Mon June 23, 2025

By Jeff Smithpeters

Community

Hope Parks Super talks summer programs, scheduled improvements at Lions meeting

Hope Parks Super talks summer programs, scheduled improvements at Lions meeting
Summer Chambers, Superintendent of Hope Parks and Recreation, was the guest at Monday’s lunchtime meeting of the Hope Lions Club. She spoke about the parks’ summer programs and plans over the next couple years to improve Hope’s parks system with a new aquatic and recreational center.

Chambers, who has served with her department for nine years, said programs for youth are ongoing, with baseball having finished but softball continuing with the Dixie Softball tournament happening this weekend at Fair Park and a tournament scheduled during the Watermelon Festival that has already had 82 teams apply.

Spring Soccer drew 230 participants, Chambers said, while the Tuesday and Thursday free youth activities sessions at the Community Center Tuesdays and the pool Thursdays is drawing about 35 to 40 youngsters aged 6-12.   “Thursdays, we go swimming, but on Tuesdays, we usually have programs that come in from the county extension office to Arkansas Game and Fish. We do crafts with the kids, and we also got to play kickball, trying to keep these kids engaged and out doing something other than sitting at home playing video games,” Chambers said.

Flyers are being distributed now, Chambers said, to promote Sparks Fly in July, Hope’s celebration of U.S. independence that will happen at the airport Saturday late afternoon and evening July 5th.  Attendees can expect food trucks, bouncy castles, bands and, after the sun goes down, fireworks.

For upcoming projects, Chambers said parks staff are excited.  The first new improvement will likely be the Splash Pad at Northside Park, which will soon enter the phase of companies sending in bids to be considered for doing the work of equipping and installing.  The equipment will take six to eight weeks to arrive, but the construction can be finished in 30 days.  Then new pickleball and tennis courts will be constructed where the old ones are at Fair Park.  

As for the aquatic and recreation center, now in its design phase, Chambers named some of the features the new building at 16th and Spring Hill will likely contain.  “We're going to have a competition pool on the inside [and] two basketball courts with an indoor walking track. We will also have a new outdoor swimming pool. We will be closing the old swimming pool that we currently use, which is the oldest in Arkansas.

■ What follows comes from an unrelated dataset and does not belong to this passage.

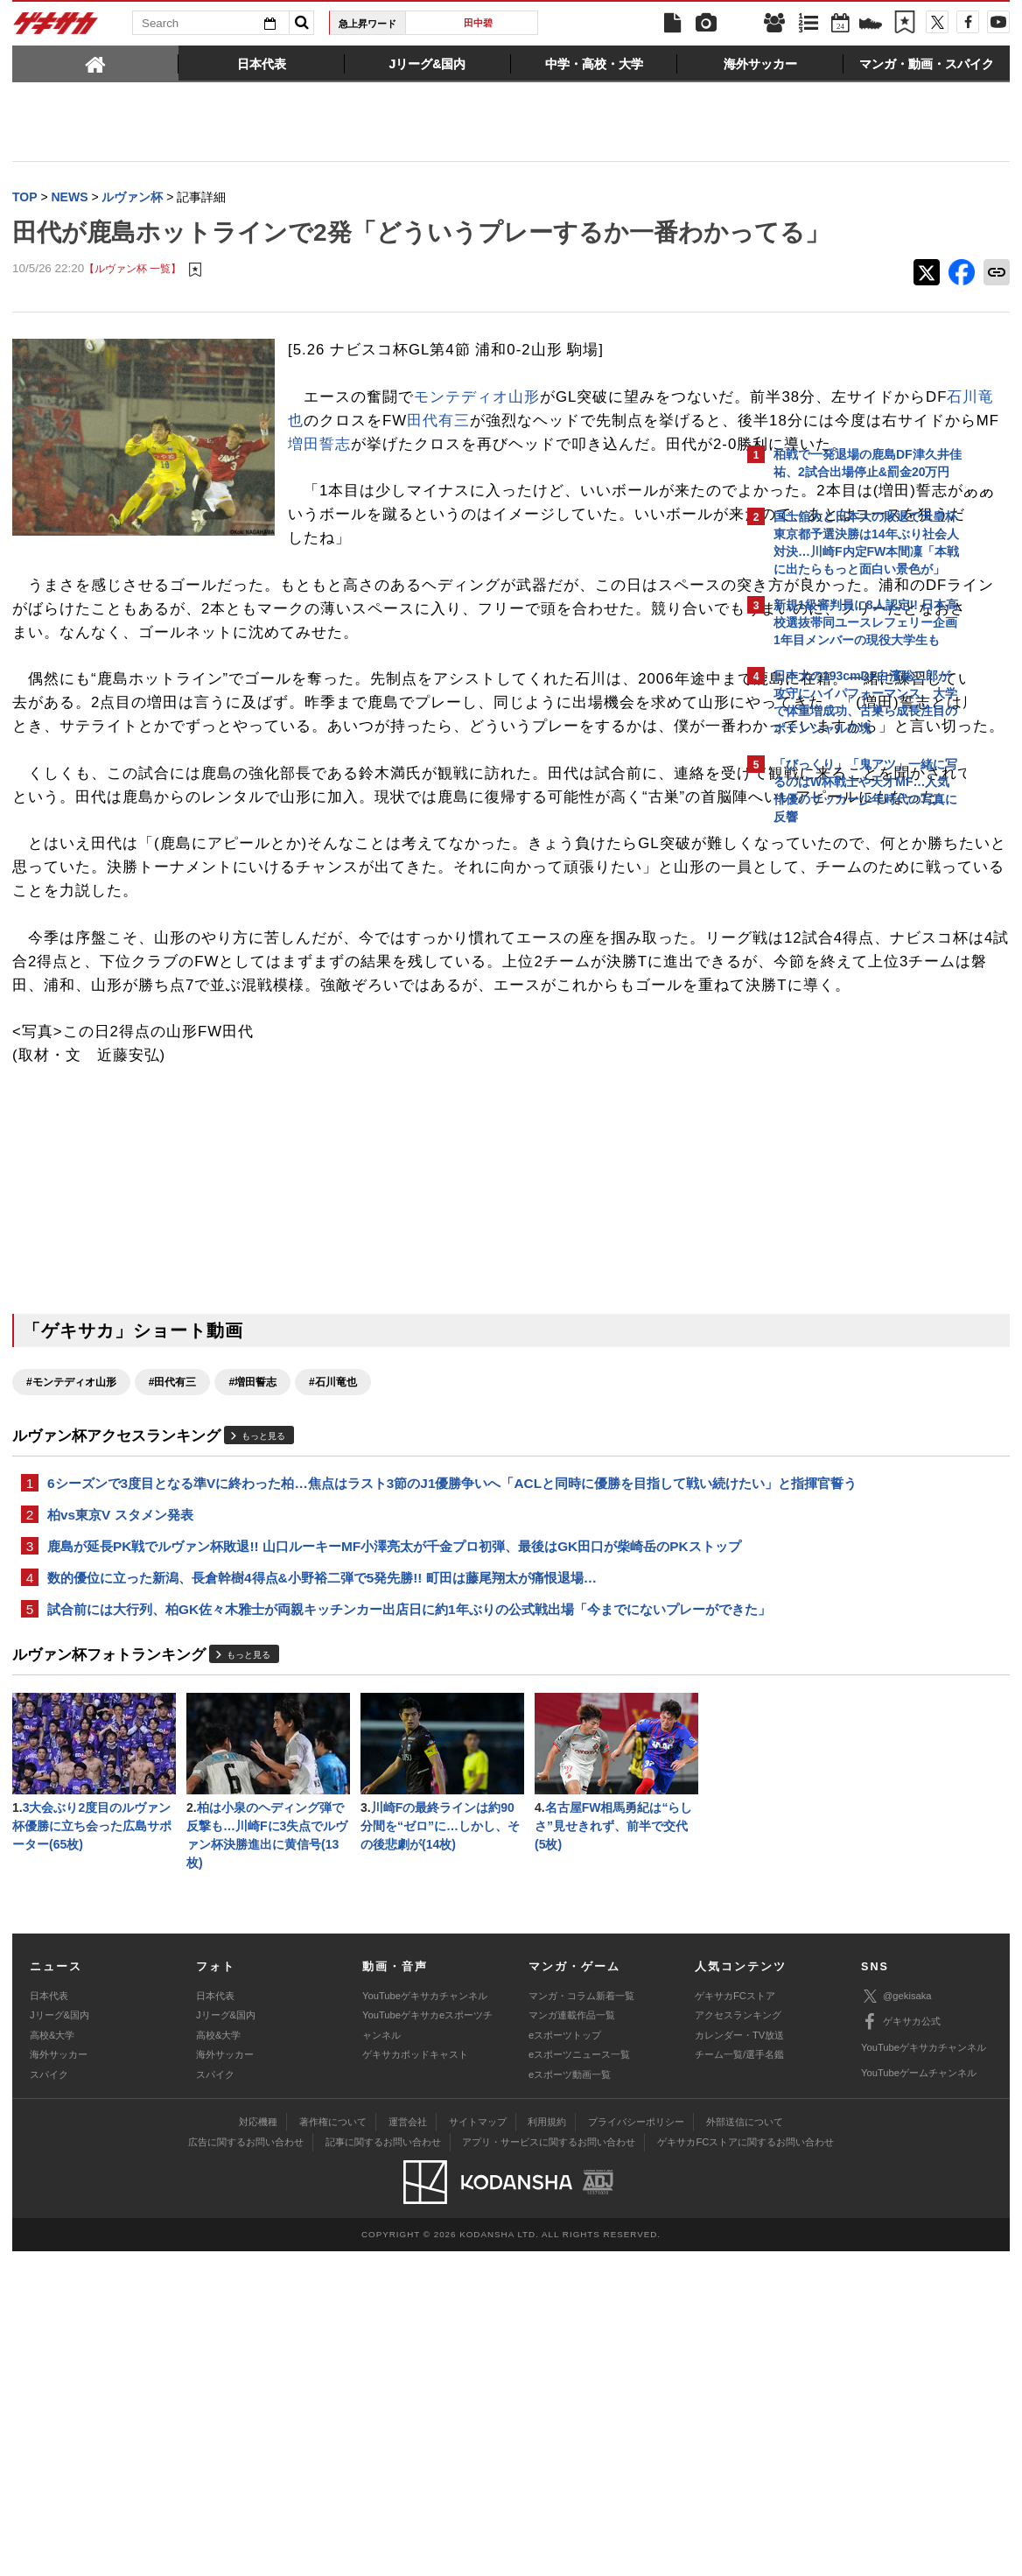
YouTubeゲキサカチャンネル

Robin [Lee] has been very great about taking care of that for the past I'm not going to say how many years,” Chambers said. “We really appreciate Robin coming back each summer and helping us.”

Unfortunately, for the Lions Club, Chambers said, the building of the center will mean the moving of the Lions Pavilion, but it is to be relocated, not discarded.

The aquatic and rec center’s timetable on completion depends on many things, Chambers said, but once construction begins, it is expected to take a little over a year. “Once we go to bid, and construction actually starts,once it's awarded the bid, it will be a 14 to 16 month construction period. So we're looking at close to the end of 2027, weather permitting … We're hoping we'll know more when we go to bid.”

In other business, property for use in storing frying equipment will provided with a 99-year lease to the Hope Lions by Sierra Holding Company, owned by Jim Hawley and Lion member Mark Ross and  for $1 annually.